Tal vez me la manda porque usted ya no se acuerda. Debe ser eso. Usted no se acuerda y es por eso que se hace la que no me conoce, la que no me recuerda o me hace la carita de asco que le hace uno a un desconocido que se quiere hacer el simpático.
Usted dirá que eso fue hace muchos años. Que los muchachos son crueles. Que era molestando. Que no era para tanto. Que la traumada soy yo que sigo pensando en eso.
Yo sí me acuerdo.
Me acuerdo por ejemplo de la vez que me dijo de aquel compañero que se me iba a declarar en el recreo. Me emocioné como una tonta, porque creía- sí, como una tonta- que nadie se había dado cuenta de lo mucho que me gustaba. Lo perseguí en todos los recreos tratando de quedarle cerca, de invitarlo a que se animara. Hasta que le me agarró de los hombros y me dijo que cualquier cosa que usted me hubiera dicho era mentira. Que a alguien como él jamás jamás le gustaría alguien como yo. Atrás de él usted y su mejor amiga se reían y después le contaron a todos los demás. Entonces eran todos los que se reían ¿Se acuerda?
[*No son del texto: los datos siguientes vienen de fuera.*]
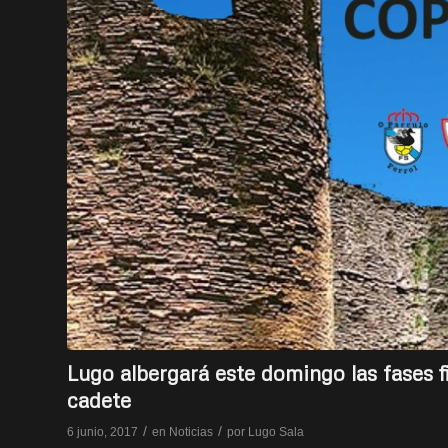
Lugo albergará este domingo las fases f
cadete
/
/
6 junio, 2017
en
Noticias
por
Lugo Sala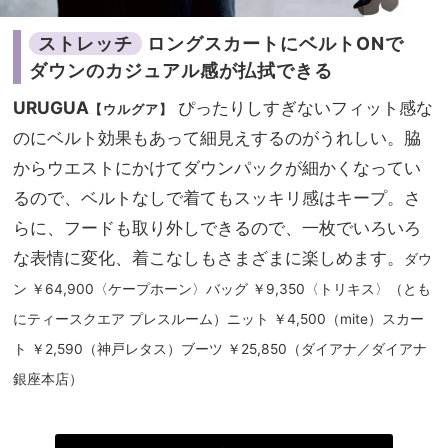
ストレッチ
ロングスカートにベルトONで
ダウンのカジュアル感が払拭できる
URUGUA
ぴったりしすぎないフィット感な
【ウルグア】
のにベルト効果もあって細見えするのがうれしい。脇
からウエストにかけてダウンパックが細かくなってい
るので、ベルトなしで着てもスッキリ感はキープ。さ
らに、フードも取り外しできるので、一枚でいろいろ
な表情に変化、着こなしもさまざまに楽しめます。
ダウ
ン ￥64,900〈ケープホーン〉バッグ ￥9,350〈トリキス〉（とも
にティースクエア プレスルーム）ニット ￥4,500（mite）スカー
ト ￥2,590（神戸レタス）ブーツ ￥25,850（ダイアナ／ダイアナ
銀座本店）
Yo sí me acuerdo. Ese día cerré una puerta con llave y juré que nunca, nadie más, nada. No tenía las palabras entonces pero las tengo ahora: no iba a permitir que usted, su amiguita y otra como usted me patearan el corazón. Que jugaran mono con mis sentimientos.
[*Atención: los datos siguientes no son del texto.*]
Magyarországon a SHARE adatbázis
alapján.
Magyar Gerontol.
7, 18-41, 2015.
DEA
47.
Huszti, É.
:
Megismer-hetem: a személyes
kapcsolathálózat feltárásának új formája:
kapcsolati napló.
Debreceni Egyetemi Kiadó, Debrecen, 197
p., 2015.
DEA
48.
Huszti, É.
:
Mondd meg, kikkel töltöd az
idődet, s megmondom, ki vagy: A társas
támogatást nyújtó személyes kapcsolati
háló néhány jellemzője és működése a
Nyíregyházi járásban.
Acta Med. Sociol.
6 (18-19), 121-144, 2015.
Me acuerdo, por ejemplo, de cómo ustedes dos imponían los cánones de belleza. Cómo se tenía que vestir una, qué ponerse en el pelo, cuánto pesar. Solo ustedes dos podían ser bonitas. Y entonces, mi amiga, la gordita, me hacía prometerle esperarla a la salida de la psicina con un paño abierto para protegerla de sus burlas. Ustedes le robaron la ropa interior y se la tiraron al vestidor de hombres para que ella tuviera que ir en vestido de baño por eso. Ella no fue. Fui yo. Ustedes metieron la mano en un basurero para sacar una toalla sucia y gritar por todo el patio que a ella le había venido la regla. Como si ustedes no menstruaran. Otra vez fui yo quien recogió aquello. Mi amiga no dejaba de llorar en una esquina. ¿Se acuerda?
Yo sí me acuerdo. Ese día quise que la fuerza de la furia me hiciera invisible, que nunca más me pudieran ver en ninguna parte, que no me sintieran en el mismo espacio, que nos dejaran en paz.
Me acuerdo, por ejemplo, de sus burlas porque me gustaba el ritmo de la música típica y ustedes se daban cuenta en un acto cívico cualquiera. Entonces yo era una pola. Me acuerdo de su amiga, diciéndole a aquel muchacho herediano de ojos claros que se equivocaba cuando me pedía bailar con él. Me acuerdo de humillaciones diarias. Me acuerdo de bromas muy pesadas. Me acuerdo de sentirme aparte, excluida, sola, gris, oscura. Me acuerdo de pensar que así sería el resto de mi vida porque todo parecía indicar que así era el mundo. La tele, los libros, el colegio. Estaba viviendo un sueño, pero no, yo estaba padeciendo una pesadilla. Y me preguntaba cómo haría para vivir los 80 años de vida que me pronosticaba el promedio. Lo más sorprendente: Hay gente de esa época que sin embargo se acuerda de mí risueña. Sonriendo. La procesión iba por dentro.
Yo sí me acuerdo.
Me acuerdo, por ejemplo, de la última vez. Del fin de año de quinto año que me estrené como debutante en Guanacaste. De un amigo de mi prima, 12 años mayor que yo, que le contó a todos sus conocidos y a los míos, que yo era la esposa. Yo me reía porque tenía 16 años y me parecía tan inverosímil que alguien pudiera creerlo. De aquel muchacho judío, Félix, moreno y de ojos profundos, que bailó conmigo toda la noche en Condovac. Se suponía que era muy guapo. Era el primer judío de mi edad que yo conocía y yo ni siquiera sabía que él era deseado o popular. Para mí, era un amigo más de mi prima.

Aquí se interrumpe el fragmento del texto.